Stronę odwiedzono:
26860772 razy
|
„Wisłocka, czyli jak to ze sztuką kochania było” - Konrad Szołajski
– spotkanie DKK – relacja z Filii nr 10
3 marca 2018 r., na czwartkowym spotkaniu Dyskusyjnego Klubu Książki, omówiona została kolejna lektura. Tym razem była to książka pt. „Wisłocka, czyli jak to ze sztuką kochania było” autorstwa Konrada Szołajskiego. Przy okazji rozmowy klubowiczki podzieliły się swoimi opiniami na temat filmu poświęconego Michalinie Wisłockiej pt. „Sztuka kochania : historia Michaliny Wisłockiej” w reżyserii Marii Sadowskiej.
Jolanta Jędryka
„Wisłocka, czyli jak to ze sztuką kochania było” - Konrad Szołajski
Konrad Szołajski urodził się w 1956 r. w Warszawie, jest reżyserem i scenarzystą filmowym. Posiada stopień doktora na Uniwersytecie Śląskim, gdzie jest wykładowcą na wydziale Radia i Telewizji, wykłada także w łódzkiej Szkole Filmowej. Książka „Wisłocka, czyli jak to ze sztuką kochania było” jest jego debiutem literackim. Bohaterką jest postać autentyczna, doktor nauk medycznych, ginekolog i seksuolog. W 1978 r. został wydany jej popularno-naukowy poradnik z dziedziny seksuologii, który stał się bestsellerem. Akcja książki Konrada Szołajskiego rozgrywa się w tym właśnie czasie. Michalina Wisłocka jest już uznaną lekarką, kobietą po pięćdziesiątce (urodziła się 1 lipca 1921 r.), która z uporem propaguje świadome macierzyństwo, zabiega także o większą otwartość w sprawach seksu. Jej bezkompromisowość, swobodne wygłaszanie niekiedy kontrowersyjnych poglądów, powodują, że oprócz przyjaciół, ma także wielu wrogów i to wpływowych.
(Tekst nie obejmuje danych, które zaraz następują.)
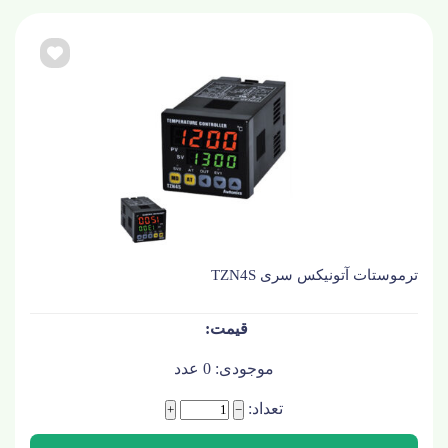
ترموستات آتونیکس سری TZN4S
موجودی:
0
عدد
تعداد:
+
−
Dzisiaj już nie pamiętamy, że w latach siedemdziesiątych ubiegłego wieku były tylko wydawnictwa państwowe, a skierowanie książki do druku wymagało zgody cenzury. W przypadku Michaliny Wisłockiej w sprawę były, oprócz cenzury, zaangażowane osobistości z wysokiego partyjnego szczebla. Jak przedstawia to autor, aby uniemożliwić Wisłockiej publikację gorszącego podręcznika, poddano ją inwigilacji SB; podsłuchiwane były jej rozmowy telefoniczne, przeszukano gabinet lekarski i mieszkanie. Prowadzący kontrolę oficer SB grzebał w najbardziej osobistych notatkach, szukając haków na panią doktor. Oficer SB to postać wymyślona na potrzeby fabuły, niemniej jednak takie metody nie były wtedy fikcją.
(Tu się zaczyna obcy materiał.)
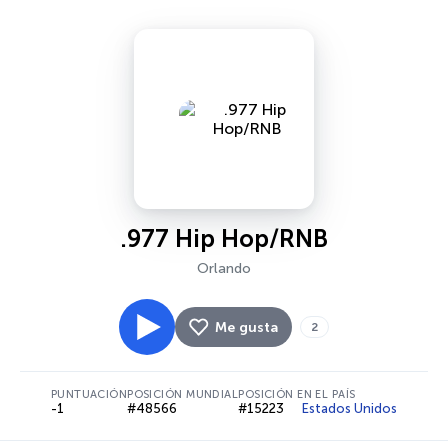
.977 Hip Hop/RNB
Orlando
Me gusta
2
PUNTUACIÓN
POSICIÓN MUNDIAL
POSICIÓN EN EL PAÍS
-1
#48566
#15223
Estados Unidos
Przy okazji poznawania perypetii związanych z wydaniem „Sztuki kochania” dowiadujemy się, że we wrześniu 1976 r. Wisłocka była w Rzeszowie jako prelegentka Towarzystwa Planowania Rodziny. Co prawda w swoim sprawozdaniu nieco przekręca nazwy niektórych miejscowości, ale bez trudu rozpoznajemy Tryńczę i Łopuszkę Wielką; nazwy większych miejscowości, od Rzeszowa począwszy, poprzez Dębicę, Pustków, Przemyśl czy Żurawicę są już zapisane prawidłowo. W tym momencie możemy tylko podziwiać Wisłocką, która mając 55 lat, „Żukiem” (!) przyjechała z Warszawy i później objeżdżała województwo rzeszowskie, tarnowskie i przemyskie, szerząc oświatę zdrowotną (nawiasem mówiąc, w latach siedemdziesiątych „Żuk” były samochodem dostawczym, zaś „Nysa” - osobowym).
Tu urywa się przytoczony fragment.